Она видела все. Она думала обо всем. Она помогла ему подняться и проводила до двери.
— Подожди меня в машине, я скоро вернусь.
Дутр перешел улицу. Кучками по несколько человек стояли любопытные. Вдоль домов прохаживался полицейский. И все это вместе означало одно — конец. Чего? Может быть, молодости. Одним прыжком перепрыгнул он добрый десяток лет, сравнялся с Влади и разом покончил с радостью, порывами, дрожью, трепетом — со всем, что, напрягаясь и вибрируя, истекает или потом, или слезами. Он стал камнем. Его положили тут — он будет лежать; толкнут — покатится дальше.
Владимир ждал Дутра возле пикапа.
— Владимир уходит, — сообщил он.
— Что? Что? — равнодушно переспросил Дутр. — Куда? Владимир подбородком указал на железную дорогу, которая виднелась в конце улицы и поднималась по склону вверх к выцветшему южному небу.
— Туда. Все равно куда.
— Ты нас оставляешь?
— Да.
— Почему?
Владимир опустил голову, задумался. Он надел чистую рубашку, накинул сверху серый пуловер. На сиденье пикапа Дутр заметил его старенький чемоданчик с ручкой, обмотанной изоляционной лентой. Владимир развел руками.
— Все кончилось, — сказал он. — Альберто кончились. Две девушки умерли. Не натурально.
— А как?
— Убиты… Morden.
Дутр сжал кулаки.
— Не смей произносить это слово. Ты ведь понимаешь. Оно причинило мне много зла. Morden?! Ты как будто хочешь сказать… Тебе что, страшно?
— Нет, совсем нет.
Узкое, с впалыми щеками лицо Владимира исказила горестная гримаса, собрав морщины в уголках глаз. Он оперся на дверцу пикапа.

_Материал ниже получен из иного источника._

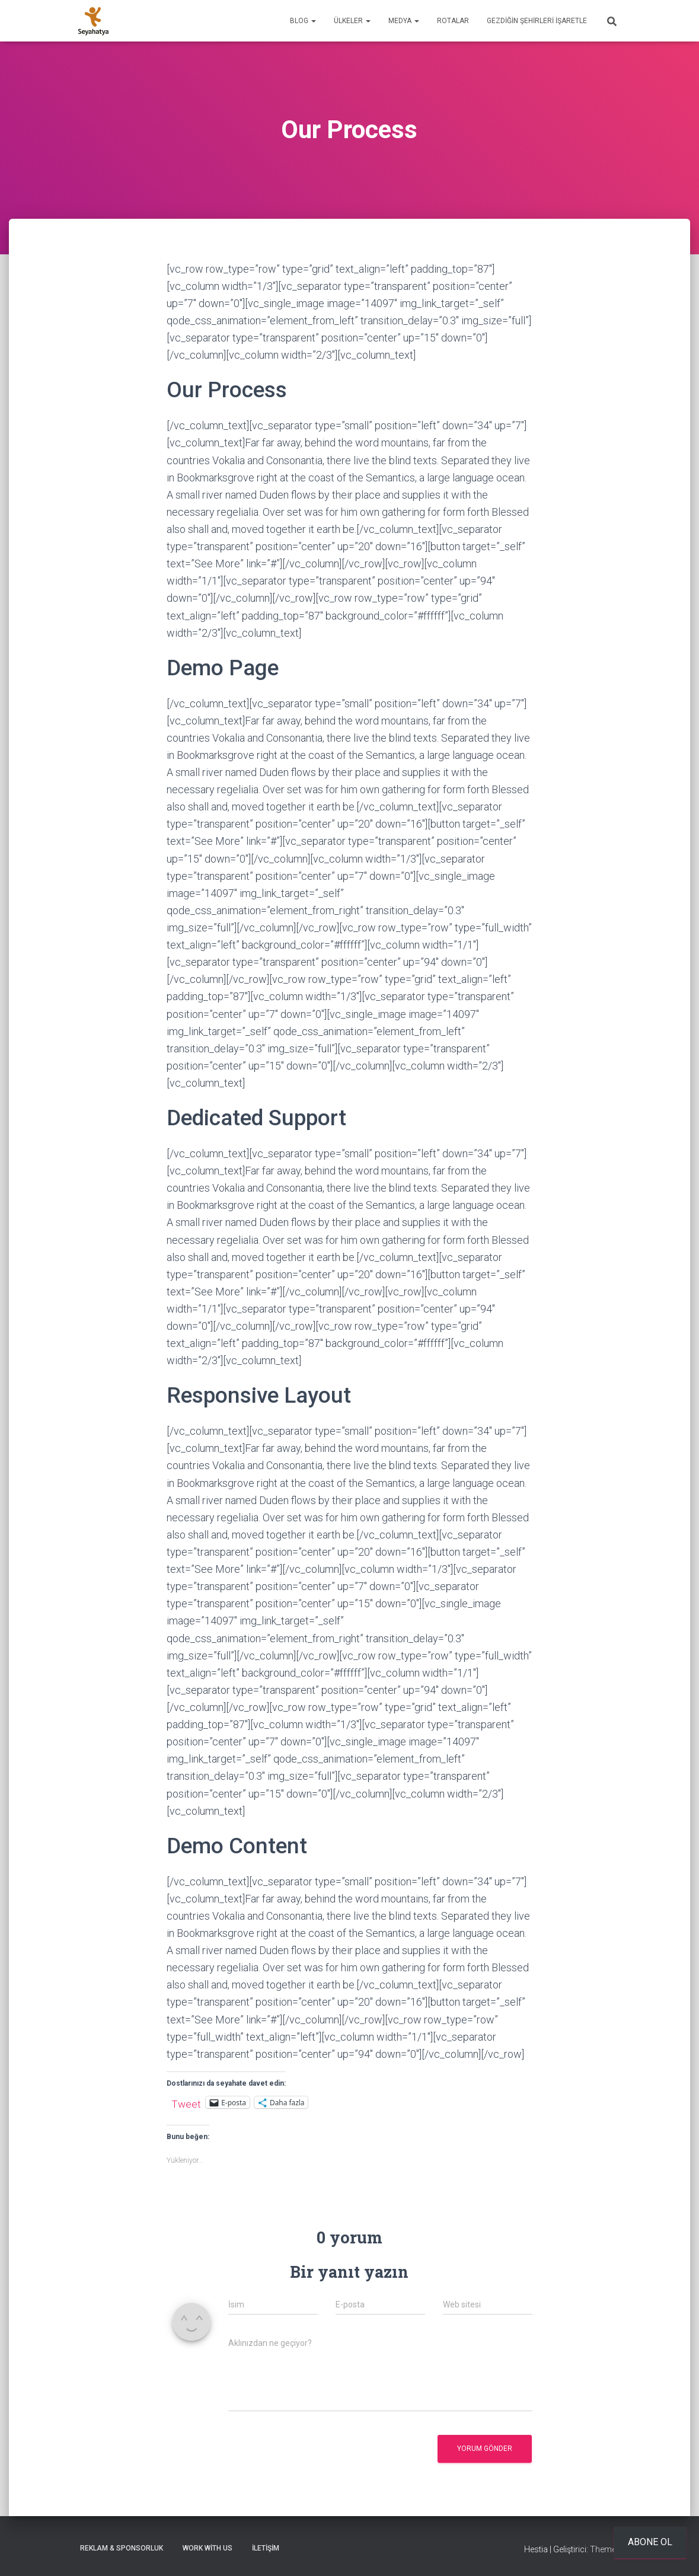 This screenshot has width=699, height=2576. What do you see at coordinates (352, 21) in the screenshot?
I see `Ülkeler` at bounding box center [352, 21].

— Влади любил малышек, — прошептал он.
— А! — сказал Дутр, — и ты тоже.
Они замолчали. Полицейский прошел мимо них, со скучающим видом заложив руки за ремень.
— А что будешь делать?
Владимир пожал плечами.
— Останься! — попросил Дутр.
— Нет.
— Может, ты думаешь…
Он сжал руку Владимира.
— Ну скажи! Скажи наконец! Думаешь, что мы, да? И поэтому уходишь? Ну давай! Вали! Чего ждешь?!
Дутр поднес руку к горлу, чувствуя, что его перехватило.
— А я, Влади? Ты обо мне подумал?
— Вы… тоже уедете.
— Каждый в свою сторону поедет? Такое ты предлагаешь?.. Ну и вали отсюда, идиот!
Одетта вышла из полицейского участка и не спеша подошла к ним. Лицо напряжено, глаза жесткие, как в дни репетиций. Она сразу все поняла.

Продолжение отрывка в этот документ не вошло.